True, but large systems are just, well, large. I'm not thinking startup land here, but entrenched applications in bigger businesses that grow organically to meet the need of the business.

Python 3 does have type annotations for use by linting tools, but it'll be another 5-6 years before we'll see that filter down into the current Python ecosystem. And even then, it's only as good as the weakest (non-annotated) piece of code. Retrofitting libraries and existing code will bring about its own issues: how do you accurately hint to linters, in a language that encourages duck typing, the type a method parameter is likely to take?
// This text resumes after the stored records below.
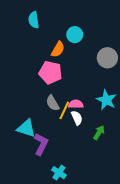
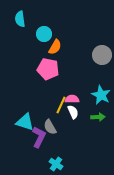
cyan semicircle: (34, 20) -> (20, 19), moved
cyan circle: (75, 35) -> (44, 34), moved
gray semicircle: (53, 103) -> (50, 127), moved
green arrow: (99, 133) -> (98, 117), moved, turned 56

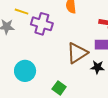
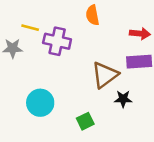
black star: (97, 67) -> (123, 99), moved
green square: (59, 88) -> (85, 121), turned 32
>>how do you accurately hint to linters, in a language that encourages duck typing, the type a method parameter is likely to take?

You didn't check the Method::Signatures link or do I misunderstand your position?

Also check Moose@CPAN, which have typing of object attributes. It isn't like a fully typed language, but it should help a lot.

Edit: Link discussing type checking of attributes in Perl. Should be possible to have something similar in other dynamic languages? http://search.cpan.org/~doy/Moose-2.0602/lib/Moose/Util/Type...

Edit: Please check the links and see if Perl solves your problems? I am curious. (-: Writing a PEP to get something similar into Python is optional. :-)

I didn't look, tbh. Python 3 already has type annotations, but what interests me if how do you nail down types whilst preserving duck typing, or dealing with a method that is already passed duck typed objects.
I'm not going to copy/paste the content/source from links I've given. :-)

(There are easy-to-read abstracts/"synopsis" at the start of both pages.)

I'd have thought that taking a leaf out of Go's book and having passively-defined interfaces would be a useful concept for linter hints.
I struggle to maintain a large system in Python (which, at least, is strongly typed).

My major banes are:

* performance. You have a hard job retrofitting performance to Python

* typos. Typos that survive my Integration Tests which can never have enough coverage. Stuff that just won't compile in a static language becomes a runtime issue on a dynamic language, and they can hide for months outside the happy path e.g. in some error handing code

* poor libraries. I get nice warm happy feelings about various async server frameworks that last until I have to debug them and stare at their innards and realised they were contributed to and diluted by twits

* pip/virtualenv doing a poor job with native code in modules

At least it has namespaces / modules and such

At least its not common for every 3rd party lib to want to squat on a function called $

And so on.

Static typing is a major plus when you are beyond the prototyping stage and heading heading towards the release and maintenance phase.

Which is why I'm on the look out for implicitly strongly statically typed languages that look like Python :)

Try pyflakes, pylint, etc. They've helped me find a few typos in exception handlers that are rarely run.